3. In the ED, a homeless client is brought in with severe hypothermia. The police officers also state that they found a 'bottle of booze' on the sidewalk next to him. This puts the nurse on high alert since alcohol contributes to hypothermia by:
- A. interfering with the appetite center in the brain, causing the person to not respond to hunger cues.
- B. causing the person to have less insulation from body fat.
- C. dulling mental awareness, impairing judgment to seek shelter.
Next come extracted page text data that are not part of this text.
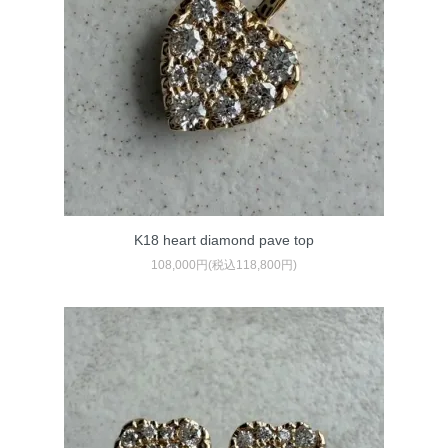
K18 heart diamond pave top
108,000円(税込118,800円)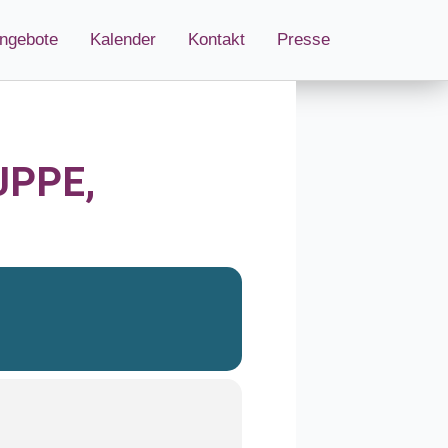
ngebote
Kalender
Kontakt
Presse
PPE,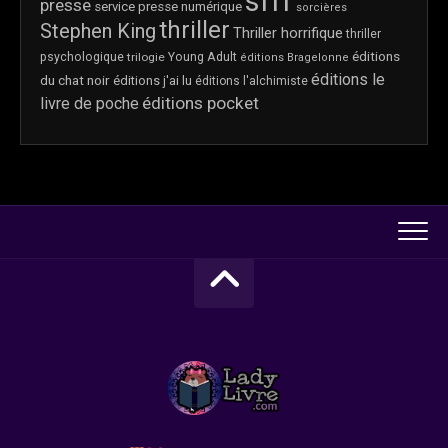
sfff
presse
service presse numérique
sorcières
thriller
Stephen King
Thriller horrifique
thriller
éditions
psychologique
trilogie
Young Adult
éditions Bragelonne
éditions le
du chat noir
éditions j'ai lu
éditions l'alchimiste
éditions pocket
livre de poche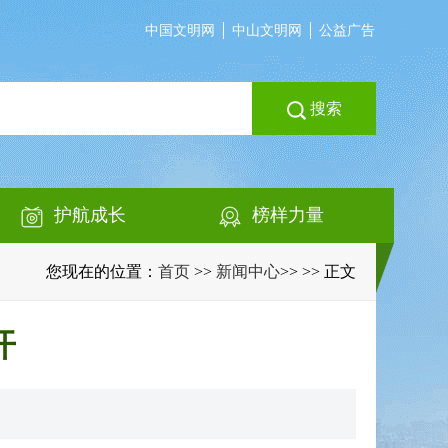
中国文明网
中山文明网
公益广告
搜索
护航成长
榜样力量
您现在的位置：
首页
>>
新闻中心
>>
>> 正文
开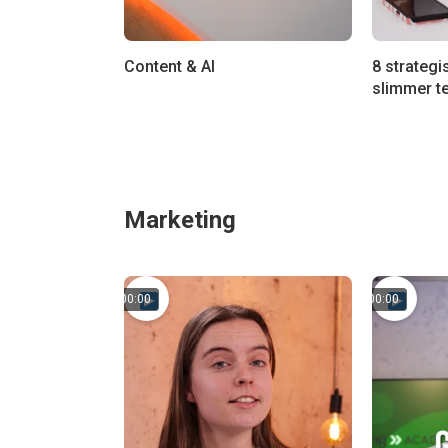
Content & AI
8 strategi
slimmer t
Marketing
00:00
00:00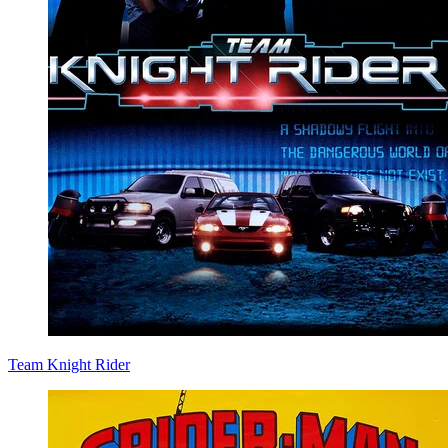
Team Knight Rider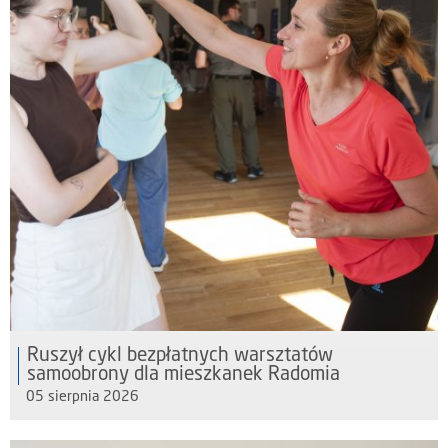
Ruszył cykl bezpłatnych warsztatów
samoobrony dla mieszkanek Radomia
05 sierpnia 2026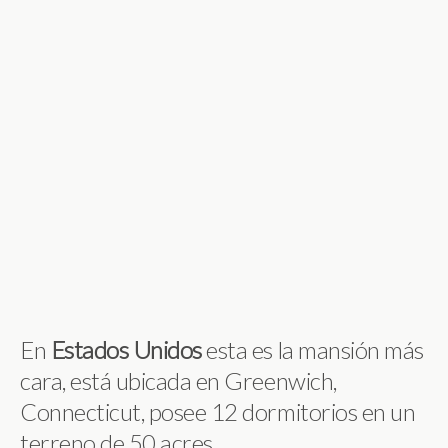
En
Estados
Unidos
esta es la mansión más
cara, está ubicada en Greenwich,
Connecticut, posee 12 dormitorios en un
terreno de 50 acres.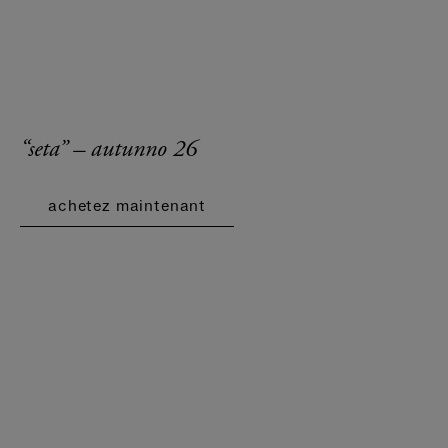
“seta” – autunno 26
achetez maintenant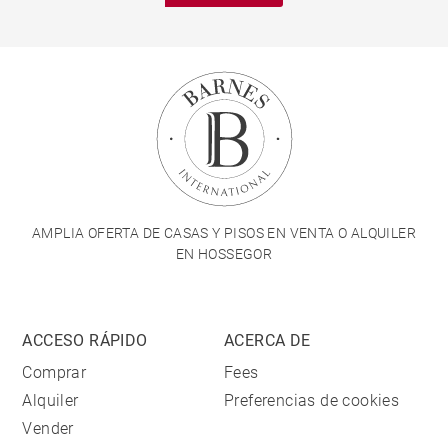
AMPLIA OFERTA DE CASAS Y PISOS EN VENTA O ALQUILER
EN HOSSEGOR
ACCESO RÁPIDO
ACERCA DE
Comprar
Fees
Alquiler
Preferencias de cookies
Vender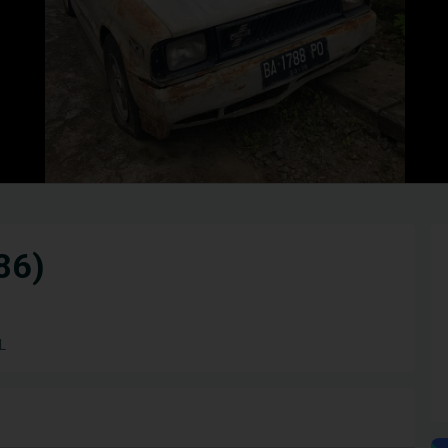
86)
L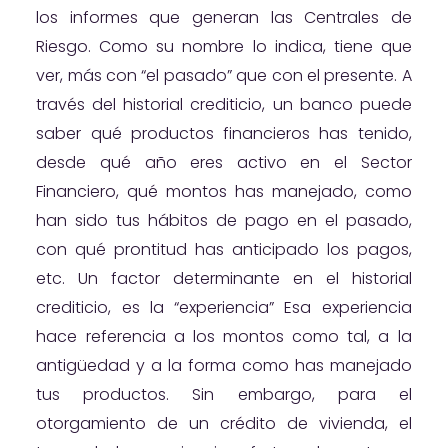
los informes que generan las Centrales de
Riesgo. Como su nombre lo indica, tiene que
ver, más con “el pasado” que con el presente. A
través del historial crediticio, un banco puede
saber qué productos financieros has tenido,
desde qué año eres activo en el Sector
Financiero, qué montos has manejado, como
han sido tus hábitos de pago en el pasado,
con qué prontitud has anticipado los pagos,
etc. Un factor determinante en el historial
crediticio, es la “experiencia” Esa experiencia
hace referencia a los montos como tal, a la
antigüedad y a la forma como has manejado
tus productos. Sin embargo, para el
otorgamiento de un crédito de vivienda, el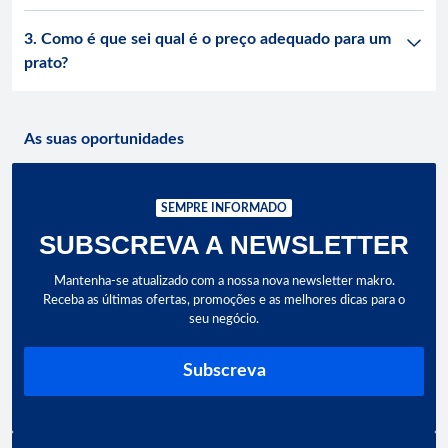
3. Como é que sei qual é o preço adequado para um
prato?
As suas oportunidades
SEMPRE INFORMADO
SUBSCREVA A NEWSLETTER
Mantenha-se atualizado com a nossa nova newsletter makro.
Receba as últimas ofertas, promoções e as melhores dicas para o
seu negócio.
Subscreva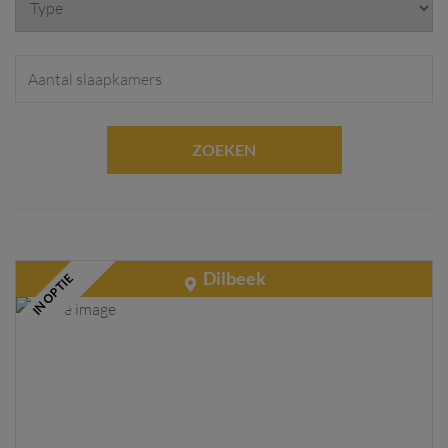
ZOEKEN
Dilbeek
IN OPTIE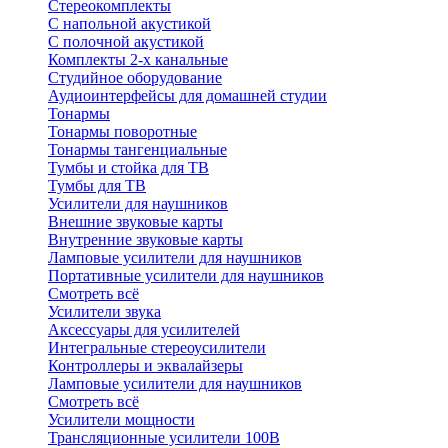
Стереокомплекты
C напольной акустикой
C полочной акустикой
Комплекты 2-х канальные
Студийное оборудование
Аудиоинтерфейсы для домашней студии
Тонармы
Тонармы поворотные
Тонармы тангенциальные
Тумбы и стойка для ТВ
Тумбы для ТВ
Усилители для наушников
Внешние звуковые карты
Внутренние звуковые карты
Ламповые усилители для наушников
Портативные усилители для наушников
Смотреть всё
Усилители звука
Аксессуары для усилителей
Интегральные стереоусилители
Контроллеры и эквалайзеры
Ламповые усилители для наушников
Смотреть всё
Усилители мощности
Трансляционные усилители 100В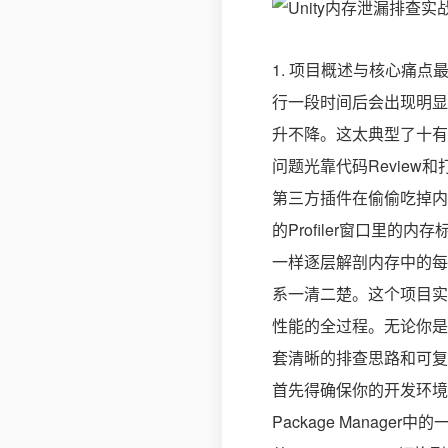
1. 项目概述与核心痛点最
行一段时间后会出现明显
升不降。这太典型了十有
问题光靠代码Review
第三方插件在偷偷吃掉内存。
的Profiler窗口里
一样逐层解剖内存中的每
系一清二楚。这个项目实战
性能的全过程。无论你是
套清晰的排查思路和可复现的
首先得确保你的开发环境配置正确。2
Package Manager中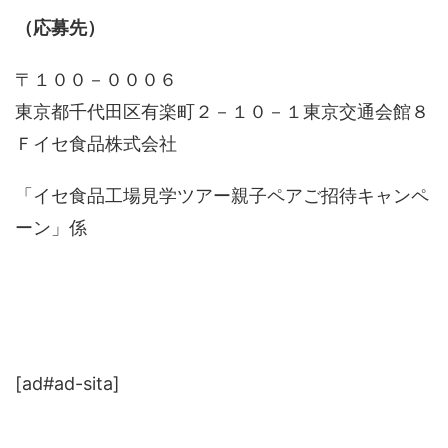
（応募先）
〒１００－０００６
東京都千代田区有楽町２－１０－１東京交通会館８
Ｆイセ食品株式会社
「イセ食品工場見学ツアー親子ペアご招待キャンペ
ーン」係
[ad#ad-sita]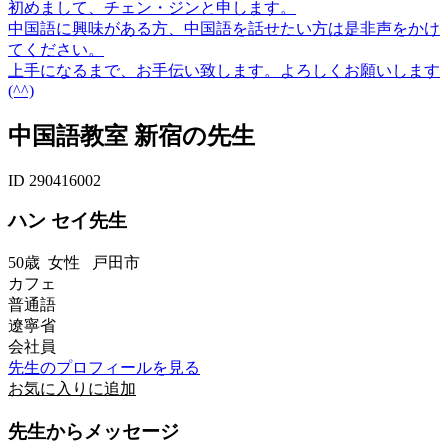
初めまして、チェン・ジンと申します。
中国語に興味がある方、中国語を話せたい方は是非声をかけ
てください。
上手になるまで、お手伝い致します。よろしくお願いします
(^^)
中国語教室 新宿の先生
ID 290416002
ハン セイ先生
50歳
女性
戸田市
カフェ
普通語
遼寧省
会社員
先生のプロフィールを見る
お気に入りに追加
先生からメッセージ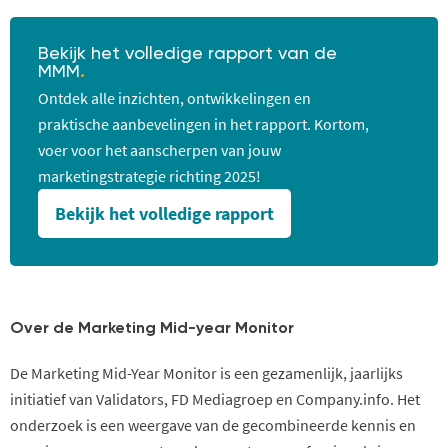
Bekijk het volledige rapport van de
MMM
.
Ontdek alle inzichten, ontwikkelingen en
praktische aanbevelingen in het rapport. Kortom,
voer voor het aanscherpen van jouw
marketingstrategie richting 2025!
Bekijk het volledige rapport
Over de Marketing Mid-year Monitor
De Marketing Mid-Year Monitor is een gezamenlijk, jaarlijks
initiatief van Validators, FD Mediagroep en Company.info. Het
onderzoek is een weergave van de gecombineerde kennis en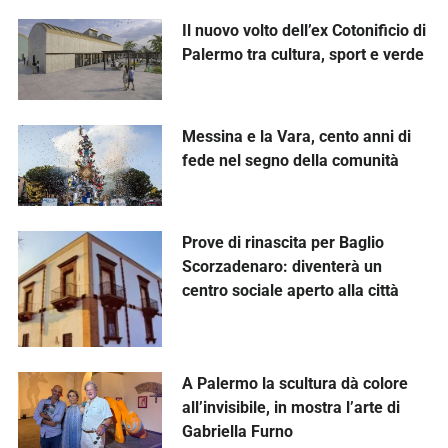
Il nuovo volto dell’ex Cotonificio di
Palermo tra cultura, sport e verde
Messina e la Vara, cento anni di
fede nel segno della comunità
Prove di rinascita per Baglio
Scorzadenaro: diventerà un
centro sociale aperto alla città
A Palermo la scultura dà colore
all’invisibile, in mostra l’arte di
Gabriella Furno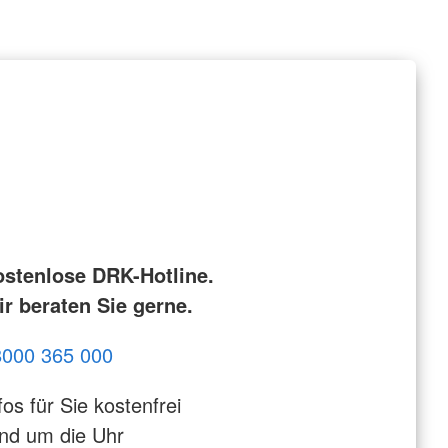
ostenlose DRK-Hotline.
r beraten Sie gerne.
8000 365 000
fos für Sie kostenfrei
nd um die Uhr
- D. increasing the basal metabolic rate, leading to faster depletion of ATP.
Correct answer: C
Rationale: Alcohol impairs judgment and dulls mental awareness, making a person less likely to seek shelter when experiencing hypothermia. This impaired judgment can lead to risky behaviors that exacerbate the effects of cold exposure. Choice A is incorrect because alcohol does not directly interfere with the appetite center in the brain to the extent described. Choice B is incorrect as alcohol consumption does not directly impact the amount of body fat present. Choice D is incorrect because alcohol does not increase the basal metabolic rate but rather slows it down.
4. What does a client's symptoms of headache, vomiting, blurred vision, and loss of consciousness following a concussion indicate?
- A. Increased intracranial pressure
- B. Lower extremity compartment syndrome
- C. Consuming too much food at once
- D. Improved kidney function
Correct answer: A
Rationale: The symptoms of headache, vomiting, blurred vision, and loss of consciousness following a concussion are indicative of increased intracranial pressure. These symptoms suggest a serious condition that can occur after head trauma, requiring immediate medical attention. Lower extremity compartment syndrome presents with symptoms related to pressure build-up in the muscles of the legs, not the head. Consuming too much food at once does not manifest with these neurological symptoms. Improved kidney function would not present with symptoms such as headache, vomiting, blurred vision, and loss of consciousness.
5. When evaluating the success of adding raltegravir to the drug regimen of a 42-year-old female patient with HIV, which laboratory value should the nurse prioritize?
- A. The patient's C-reactive protein levels
- B. The patient's erythrocyte sedimentation rate (ESR)
- C. The patient's viral load
- D. The patient's CD4 count
Correct answer: C
Rationale: The correct answer is C: The patient's viral load. In HIV management, monitoring the viral load is crucial to assess the effectiveness of antiretroviral therapy. A decrease in viral load indicates the treatment's success in controlling the HIV infection. Choices A, B, and D are less relevant in this context. C-reactive protein levels and erythrocyte sedimentation rate are markers of inflammation and non-specific indicators of infection, not specifically for HIV. CD4 count is important but not as immediate for evaluating the response to the newly added medication compared to monitoring the viral load.